▽

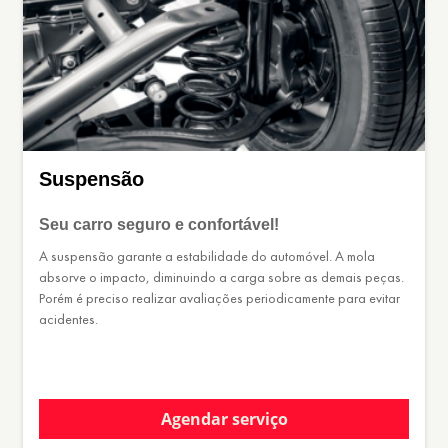
Suspensão
Seu carro seguro e confortável!
A suspensão garante a estabilidade do automóvel. A mola
absorve o impacto, diminuindo a carga sobre as demais peças.
Porém é preciso realizar avaliações periodicamente para evitar
acidentes.
Agendar serviço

△

▸ EXERCISE GOAL: The final stretch of the listing, from the line containing "absorve o impacto, diminuindo" through its last line, both included, is to be output exactly and by itself.

▸ ANSWER TO THE PROBLEM:
absorve o impacto, diminuindo a carga sobre as demais peças.
Porém é preciso realizar avaliações periodicamente para evitar
acidentes.
Agendar serviço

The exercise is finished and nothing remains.